Ce dialogue nous permet de côtoyer quelques penseurs majeurs, Averroès, Avicenne, ou de grands mystiques soufis et de mieux saisir la profondeur de l'Islam et la gravité du drame qui se joue en ce moment même, gravité qui met en évidence l'urgence d'un dialogue entre Occident et Orient, dialogue qui est inscrit dans le Coran lui-même :
Mohammed Talbi : " Par sa tradition, qui le relie à Abraham et à Ismaël, le Coran est comme tel un dialogue avec tous les hommes. A commencer par les athées, car il y en eut de tout temps, et les polythéistes de La Mecque : voilà un premier groupe. Un deuxième groupe sous le nom de " gens du Livre ", rassemble les juifs et les chrétiens. Le Coran est donc aussi en dialogue avec ce monde-là. Il se présente en outre et de façon plus large comme dialogue avec l'homme en tant qu'homme, sans que soit fait mention d'une religion quelconque, bref avec tout homme et n'importe lequel. A cet homme, le Coran déclare : " Souviens-toi ", en le renvoyant à l'alliance fondamentale nouée avec Dieu, au niveau ontologique. Et de même : " Lis les signes " - le dialogue étant toujours une invitation à lire les signes de Dieu dans la réalité de l'univers. Mais il est vrai que le Coran entend engager un dialogue spécifique avec les thèses athéistes et polythéistes, de même qu'avec les juifs et les chrétiens à propos de leurs dogmes respectifs. Un exemple : " Les chrétiens disent "Dieu est trois", dis ! " - " Les juifs disent "Nous avons crucifié Jésus", dis ! " C'est donc là un dialogue qui se déroule à partir des thèses développées par les gens du Livre. Ainsi tout le Coran est-il dialogue, et le dialogue est proprement constitutif du Coran, avec une déontologie qui lui est propre, celle de la plus grande courtoisie. Dialogue donc et éthique du dialogue. "

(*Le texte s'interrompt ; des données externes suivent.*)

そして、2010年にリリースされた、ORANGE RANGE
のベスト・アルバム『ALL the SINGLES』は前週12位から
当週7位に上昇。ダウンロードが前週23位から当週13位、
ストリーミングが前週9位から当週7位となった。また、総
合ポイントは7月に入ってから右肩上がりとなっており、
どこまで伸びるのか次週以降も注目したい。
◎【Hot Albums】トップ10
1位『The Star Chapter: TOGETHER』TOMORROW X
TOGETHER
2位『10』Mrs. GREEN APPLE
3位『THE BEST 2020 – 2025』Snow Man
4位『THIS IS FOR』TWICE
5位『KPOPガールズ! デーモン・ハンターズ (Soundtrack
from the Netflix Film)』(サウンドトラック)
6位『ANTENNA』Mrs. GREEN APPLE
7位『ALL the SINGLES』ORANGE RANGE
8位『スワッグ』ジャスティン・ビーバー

On le comprend, ce livre ne traite pas que de spiritualité mais aussi de politique et de culture, tant ces trois domaines sont constitutifs de la crise actuelle dont nous mesurons mal les conséquences imprévisibles. Mohammed Talbi, d'une très grande lucidité, ne fait aucune concession à notre monde et à ses principaux acteurs, et nous délivre une leçon d'humanité.